Au cours de cette rencontre au palais présidentiel, les échanges ont porté sur la coopération militaire et les enjeux de sécurité dans la zone sahélo-saharienne et au-delà. C’est toutefois à l’issue d’une série d’entretiens avec les autorités militaires algériennes que le commandant d’AFRICOM a livré une analyse particulièrement élogieuse de la posture algérienne. Selon le communiqué officiel, le général Anderson a estimé que l’Algérie constituait « un rempart face à de multiples menaces », citant notamment la lutte contre le terrorisme, l’imbrication du trafic de drogue avec les réseaux de contrebande, la criminalité organisée transnationale ainsi que l’immigration clandestine qui menace de nombreux États de la région. Cette caractérisation de l’Algérie comme puissance stabilisatrice s’est concrétisée par une déclaration solennelle du général américain, rapportée par les services du ministère algérien de la Défense : « Nous apprécions que l’Algérie ait adopté une position très ferme et ait œuvré avec détermination pour constituer un rempart face à ces menaces », a-t-il affirmé, soulignant ainsi la reconnaissance par Washington de l’efficacité et de la constance de la stratégie sécuritaire algérienne dans un environnement régional marqué par l’instabilité.
La visite du commandant d’AFRICOM n’a pas été uniquement consacrée aux questions de sécurité opérationnelle.
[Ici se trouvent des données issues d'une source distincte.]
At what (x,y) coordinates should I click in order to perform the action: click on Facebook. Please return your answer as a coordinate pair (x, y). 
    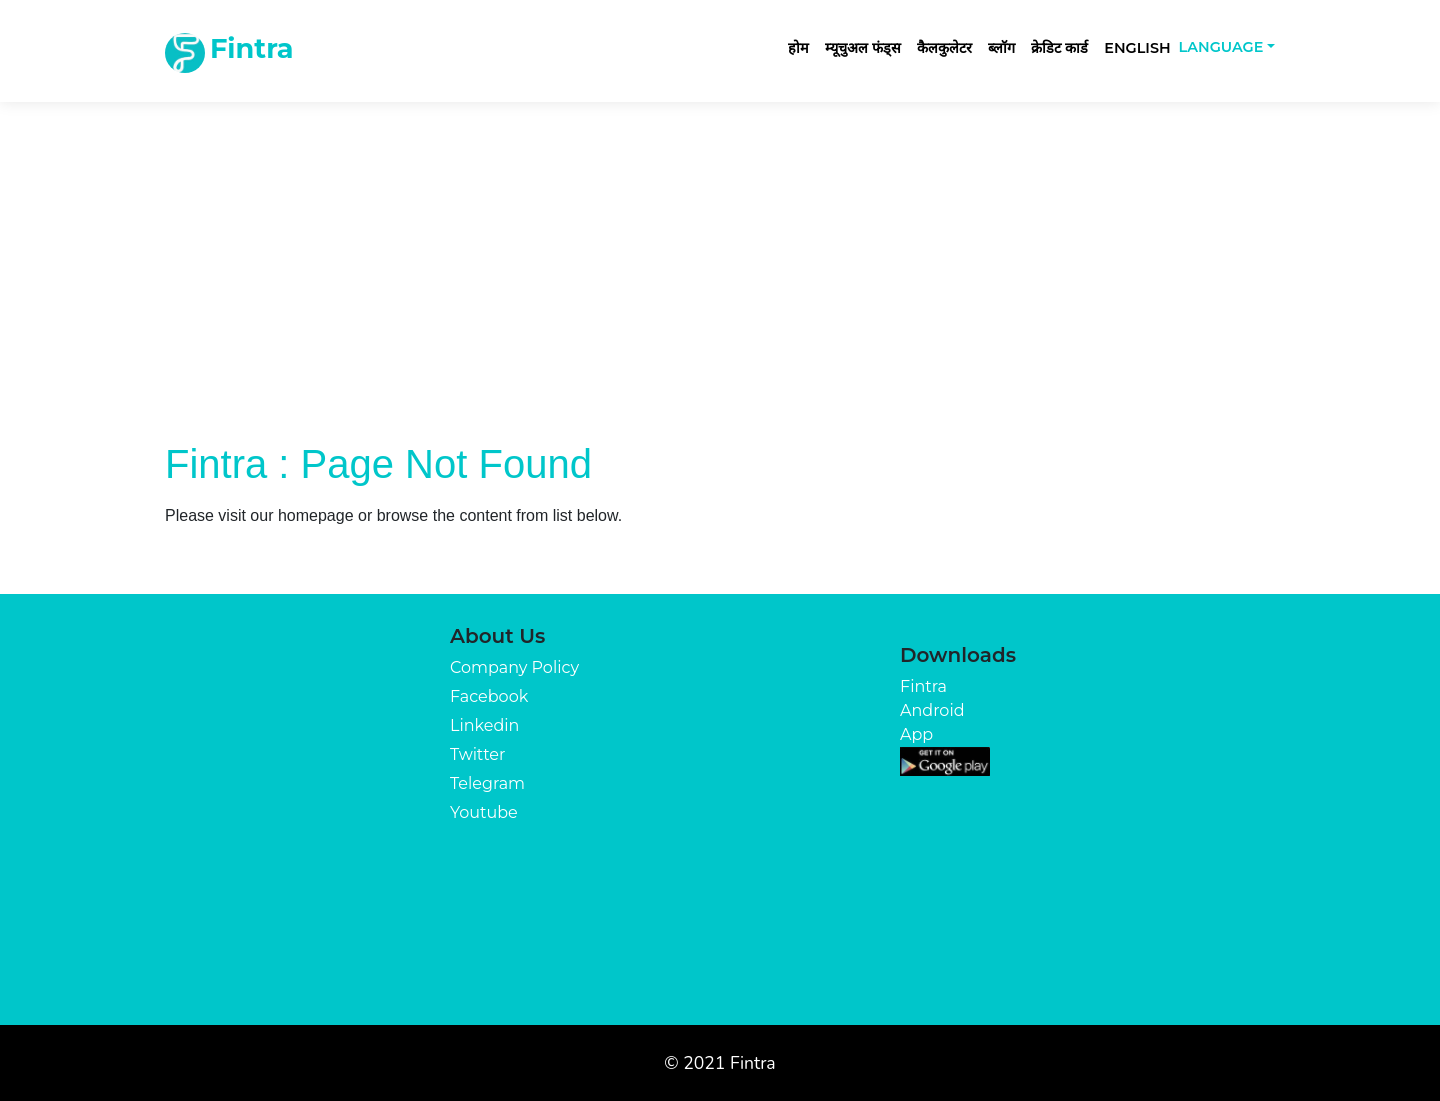
    Looking at the image, I should click on (489, 696).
Elle a également été l’occasion de rappeler les fondements historiques de la relation algéro-américaine, à travers une référence symbolique aux valeurs partagées de lutte pour l’indépendance nationale. Le général Anderson a en effet conclu son propos par une évocation du 250e anniversaire de l’indépendance des États-Unis, déclarant : « Cette année marque le 250e anniversaire de l’indépendance des États-Unis en tant que nation souveraine. Nous partageons une histoire de lutte pour l’indépendance et la libération du colonialisme, ainsi que le renversement des puissances coloniales. Nous sommes très fiers que les États-Unis aient été parmi les premiers à reconnaître rapidement l’Algérie après son indépendance. » Ces propos, rapportés dans le communiqué officiel, mettent en lumière la volonté des deux pays de réactiver un partenariat fondé sur des principes communs de souveraineté et de résistance aux ingérences extérieures, tout en adaptant leur collaboration aux défis sécuritaires actuels.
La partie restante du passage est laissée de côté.